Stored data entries
────────────────────
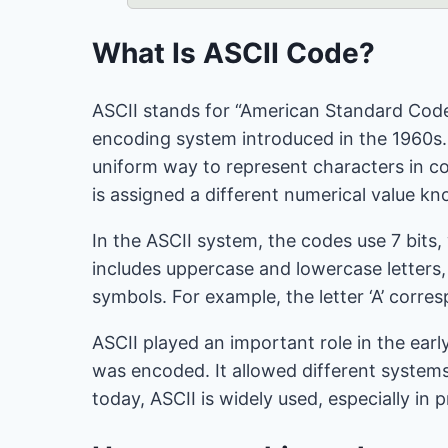
What Is ASCII Code?
ASCII stands for “American Standard Code 
encoding system introduced in the 1960s.
uniform way to represent characters in 
is assigned a different numerical value k
In the ASCII system, the codes use 7 bits,
includes uppercase and lowercase letters
symbols. For example, the letter ‘A’ corre
ASCII played an important role in the ear
was encoded. It allowed different systems
today, ASCII is widely used, especially i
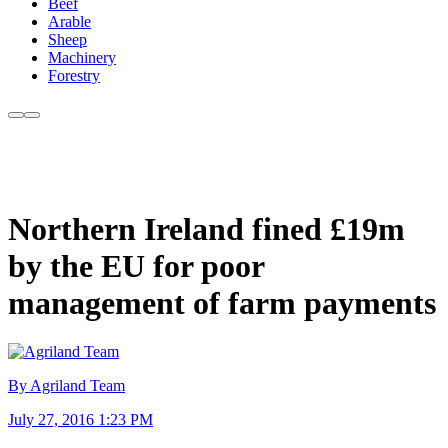
Beef
Arable
Sheep
Machinery
Forestry
Northern Ireland fined £19m
by the EU for poor
management of farm payments
By Agriland Team
July 27, 2016 1:23 PM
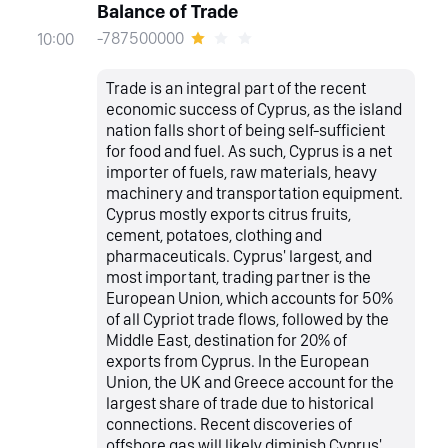
Balance of Trade
-787500000
10:00
Trade is an integral part of the recent
economic success of Cyprus, as the island
nation falls short of being self-sufficient
for food and fuel. As such, Cyprus is a net
importer of fuels, raw materials, heavy
machinery and transportation equipment.
Cyprus mostly exports citrus fruits,
cement, potatoes, clothing and
pharmaceuticals. Cyprus' largest, and
most important, trading partner is the
European Union, which accounts for 50%
of all Cypriot trade flows, followed by the
Middle East, destination for 20% of
exports from Cyprus. In the European
Union, the UK and Greece account for the
largest share of trade due to historical
connections. Recent discoveries of
offshore gas will likely diminish Cyprus'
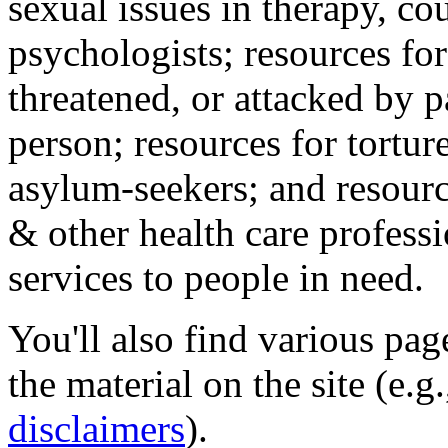
sexual issues in therapy, co
psychologists; resources for
threatened, or attacked by pa
person; resources for tortur
asylum-seekers; and resourc
& other health care professi
services to people in need.
You'll also find various pa
the material on the site (e.g
disclaimers
).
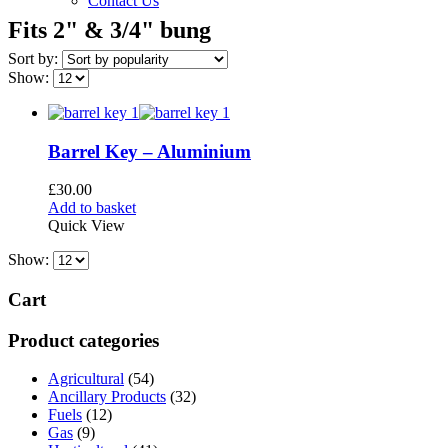
Contact Us
Fits 2" & 3/4" bung
Sort by:
Show:
Barrel Key – Aluminium
£
30.00
Add to basket
Quick View
Show:
Cart
Product categories
Agricultural
(54)
Ancillary Products
(32)
Fuels
(12)
Gas
(9)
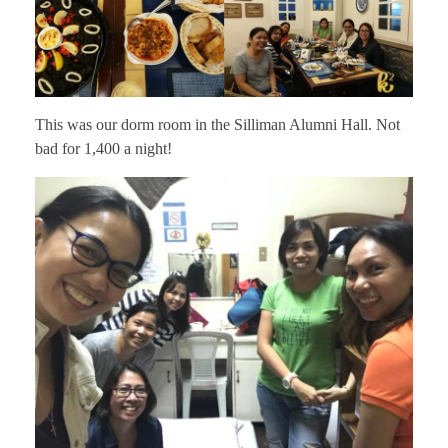
This was our dorm room in the Silliman Alumni Hall. Not
bad for 1,400 a night!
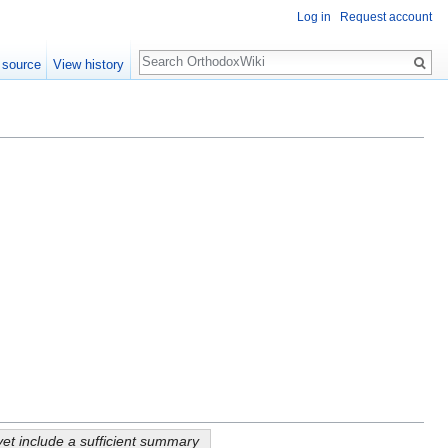
Log in
Request account
Search
 source
View history
yet include a sufficient summary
────────────────────
Would you show every line in the data above that contains the string "largest"?

• [Your response]:
pharmaceuticals. Cyprus' largest, and
largest share of trade due to historical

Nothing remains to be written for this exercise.